Activity:
Filter the listing for lines containing "akkor".

Entries provided:
***

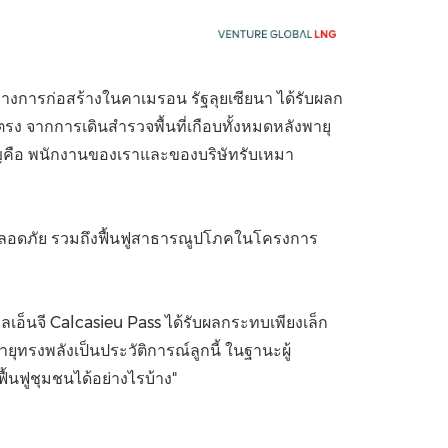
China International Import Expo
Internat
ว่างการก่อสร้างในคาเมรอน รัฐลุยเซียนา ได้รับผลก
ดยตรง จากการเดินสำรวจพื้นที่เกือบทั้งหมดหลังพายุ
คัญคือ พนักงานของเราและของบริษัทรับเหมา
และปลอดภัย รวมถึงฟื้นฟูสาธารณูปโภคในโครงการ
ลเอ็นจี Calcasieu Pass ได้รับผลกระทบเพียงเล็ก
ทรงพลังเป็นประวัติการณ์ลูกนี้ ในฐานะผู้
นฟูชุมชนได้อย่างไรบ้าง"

***

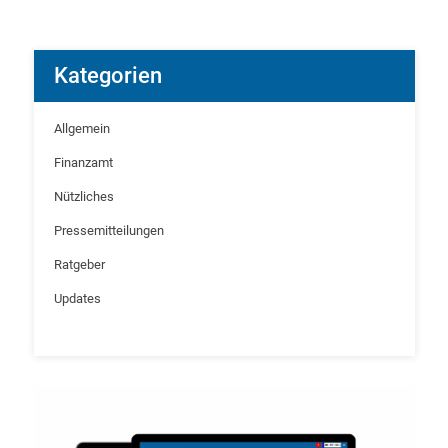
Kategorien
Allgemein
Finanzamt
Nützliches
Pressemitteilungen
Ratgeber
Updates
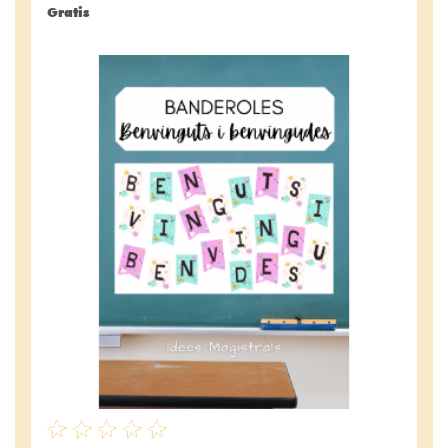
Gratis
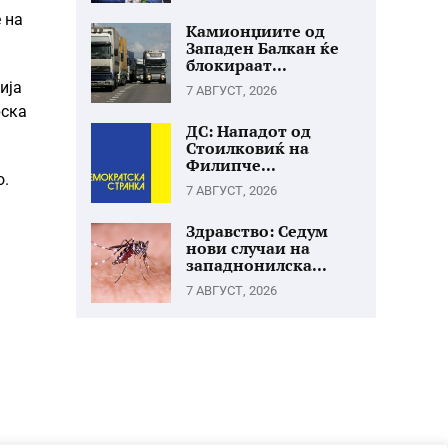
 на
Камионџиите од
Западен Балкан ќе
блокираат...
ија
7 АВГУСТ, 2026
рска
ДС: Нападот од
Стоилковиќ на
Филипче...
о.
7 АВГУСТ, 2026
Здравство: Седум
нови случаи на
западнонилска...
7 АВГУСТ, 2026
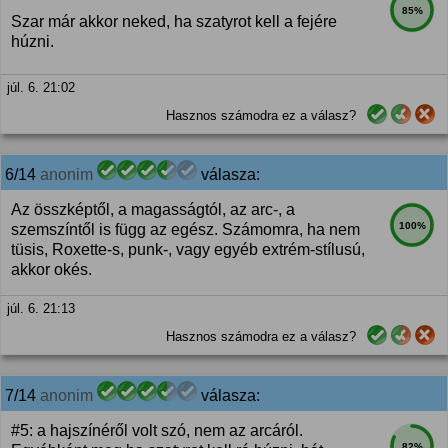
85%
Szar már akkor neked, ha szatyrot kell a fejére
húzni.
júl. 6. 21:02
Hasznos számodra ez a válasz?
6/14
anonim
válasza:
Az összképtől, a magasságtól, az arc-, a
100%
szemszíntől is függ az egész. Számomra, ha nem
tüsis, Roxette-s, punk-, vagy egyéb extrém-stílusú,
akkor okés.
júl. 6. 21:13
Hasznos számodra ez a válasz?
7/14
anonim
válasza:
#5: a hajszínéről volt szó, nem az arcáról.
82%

***

Answer to this task:
Szar már akkor neked, ha szatyrot kell a fejére
akkor okés.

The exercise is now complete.